__Directions__: Word for word, return the lines below from the first through the line that has "dalszych rozmów o", dropping the pictures.

__Records for the task__:
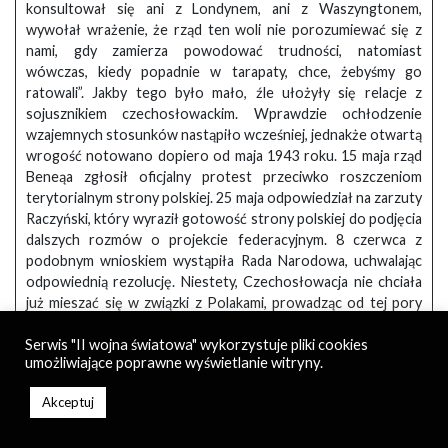
konsultował się ani z Londynem, ani z Waszyngtonem,
wywołał wrażenie, że rząd ten woli nie porozumiewać się z
nami, gdy zamierza powodować trudności, natomiast
wówczas, kiedy popadnie w tarapaty, chce, żebyśmy go
ratowali”. Jakby tego było mało, źle ułożyły się relacje z
sojusznikiem czechosłowackim. Wprawdzie ochłodzenie
wzajemnych stosunków nastąpiło wcześniej, jednakże otwartą
wrogość notowano dopiero od maja 1943 roku. 15 maja rząd
Beneąa zgłosił oficjalny protest przeciwko roszczeniom
terytorialnym strony polskiej. 25 maja odpowiedział na zarzuty
Raczyński, który wyraził gotowość strony polskiej do podjęcia
dalszych rozmów o projekcie federacyjnym. 8 czerwca z
podobnym wnioskiem wystąpiła Rada Narodowa, uchwalając
odpowiednią rezolucję. Niestety, Czechosłowacja nie chciała
już mieszać się w związki z Polakami, prowadząc od tej pory
politykę zbliżenia ze Związkiem Radzieckim. Sikorski
Serwis "II wojna światowa" wykorzystuje pliki cookies
pozostawał sam na europejskiej scenie politycznej. Co gorsza,
umożliwiające poprawne wyświetlanie witryny.
zarówno Amerykanie, jak i Brytyjczycy postanowili trzymać
stronę Sowietów w sporze o Katyń. Ambasador brytyjski przy
Akceptuj
Rządzie Emigracyjnym, Owen O’Malley sporządził 24 maja
raport dla Edena, z którego jasno wynikało, kto jest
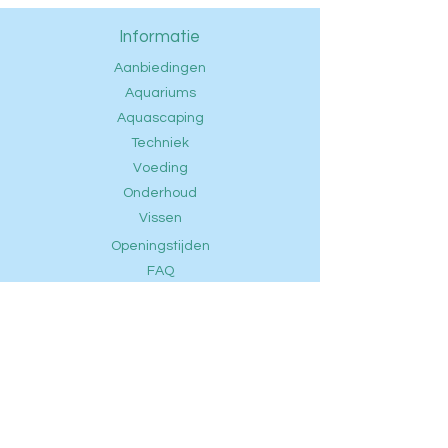
Informatie
Aanbiedingen
Aquariums
Aquascaping
Techniek
Voeding
Onderhoud
Vissen
Openingstijden
FAQ
Contact
Privacybeleid
Ontdek
Klantenservice
Telefoon: +
31(0) 6 14728155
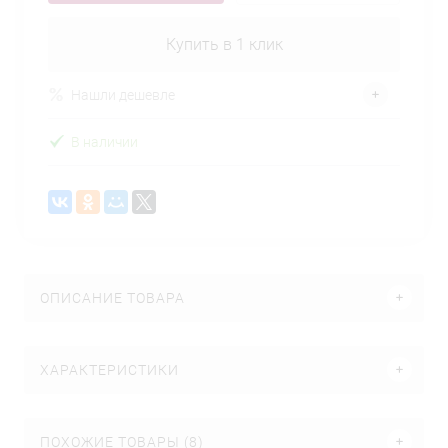
Купить в 1 клик
Нашли дешевле
В наличии
ОПИСАНИЕ ТОВАРА
ХАРАКТЕРИСТИКИ
ПОХОЖИЕ ТОВАРЫ (8)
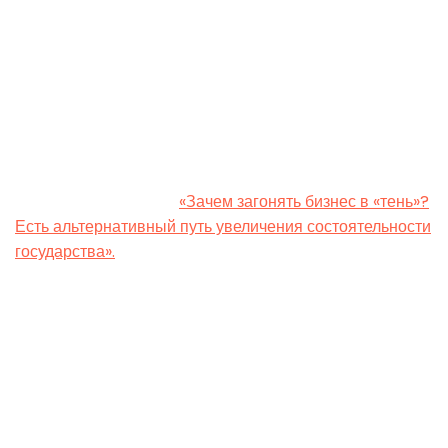
Поднятие налогов, анонсированное Минфином и
профильным комитетом Верховной Рады, приведет к
уменьшению поступлений в госбюджет. Об этом пишет
Андрей Длигач, председатель Рады Коалиции бизнес-
сообществ за модернизацию Украины, руководитель
проекта «Голос Гражданского общества», соучредитель
Центра экономического восстановления, председатель
Центра социальных изменений и поведенческой
экономики, в статье –
«Зачем загонять бизнес в «тень»?
Есть альтернативный путь увеличения состоятельности
государства».
Оптимизм власти
При лучшем и оптимистичном сценарии это
повышение налогов в следующем году может дать
увеличение поступлений в государственный бюджет на
уровне 150 млрд грн. Это если брать к тому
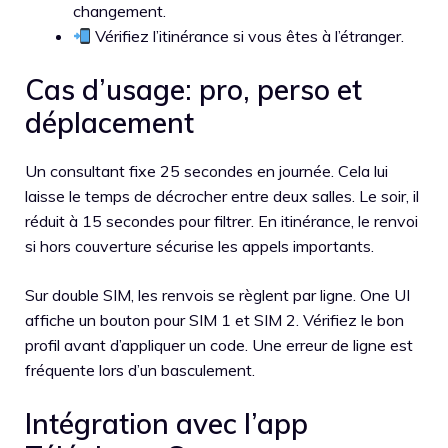
changement.
Vérifiez l’itinérance si vous êtes à l’étranger.
Cas d’usage: pro, perso et
déplacement
Un consultant fixe 25 secondes en journée. Cela lui
laisse le temps de décrocher entre deux salles. Le soir, il
réduit à 15 secondes pour filtrer. En itinérance, le renvoi
si hors couverture sécurise les appels importants.
Sur double SIM, les renvois se règlent par ligne. One UI
affiche un bouton pour SIM 1 et SIM 2. Vérifiez le bon
profil avant d’appliquer un code. Une erreur de ligne est
fréquente lors d’un basculement.
Intégration avec l’app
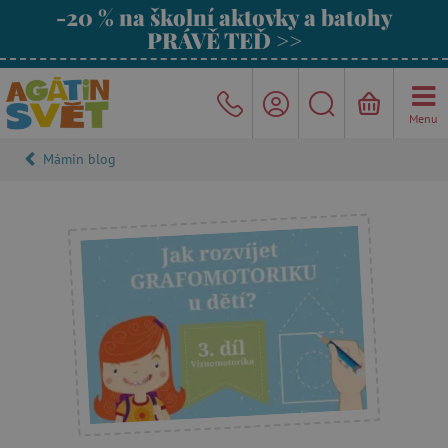
-20 % na školní aktovky a batohy
PRÁVĚ TEĎ >>
Menu
Mámin blog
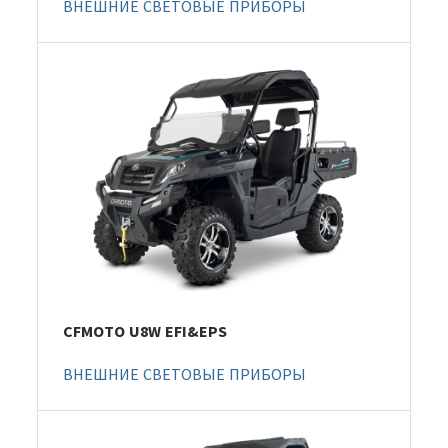
ВНЕШНИЕ СВЕТОВЫЕ ПРИБОРЫ
CFMOTO U8W EFI&EPS
ВНЕШНИЕ СВЕТОВЫЕ ПРИБОРЫ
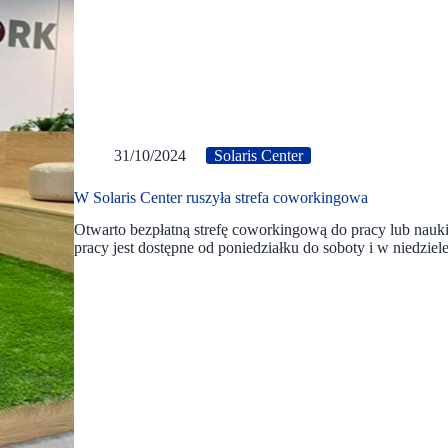
31/10/2024
Solaris Center
W Solaris Center ruszyła strefa coworkingowa
Otwarto bezpłatną strefę coworkingową do pracy lub nauki
pracy jest dostępne od poniedziałku do soboty i w niedzie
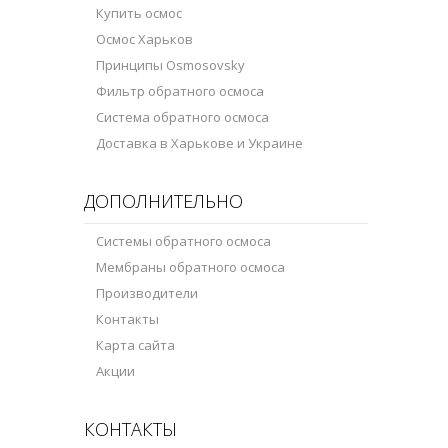
Купить осмос
Осмос Харьков
Принципы Osmosovsky
Фильтр обратного осмоса
Система обратного осмоса
Доставка в Харькове и Украине
ДОПОЛНИТЕЛЬНО
Системы обратного осмоса
Мембраны обратного осмоса
Производители
Контакты
Карта сайта
Акции
КОНТАКТЫ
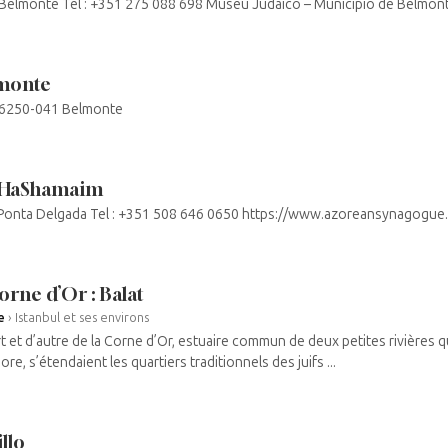
8 Belmonte Tel : +351 275 088 698 Museu Judaico – Município de Belmon
lmonte
, 6250-041 Belmonte
r HaShamaim
 Ponta Delgada Tel : +351 508 646 0650 https://www.azoreansynagogue
orne d’Or : Balat
e
›
Istanbul et ses environs
t et d’autre de la Corne d’Or, estuaire commun de deux petites rivières qu
re, s’étendaient les quartiers traditionnels des juifs ...
illo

__Solved exercise__:
konsultował się ani z Londynem, ani z Waszyngtonem,
wywołał wrażenie, że rząd ten woli nie porozumiewać się z
nami, gdy zamierza powodować trudności, natomiast
wówczas, kiedy popadnie w tarapaty, chce, żebyśmy go
ratowali”. Jakby tego było mało, źle ułożyły się relacje z
sojusznikiem czechosłowackim. Wprawdzie ochłodzenie
wzajemnych stosunków nastąpiło wcześniej, jednakże otwartą
wrogość notowano dopiero od maja 1943 roku. 15 maja rząd
Beneąa zgłosił oficjalny protest przeciwko roszczeniom
terytorialnym strony polskiej. 25 maja odpowiedział na zarzuty
Raczyński, który wyraził gotowość strony polskiej do podjęcia
dalszych rozmów o projekcie federacyjnym. 8 czerwca z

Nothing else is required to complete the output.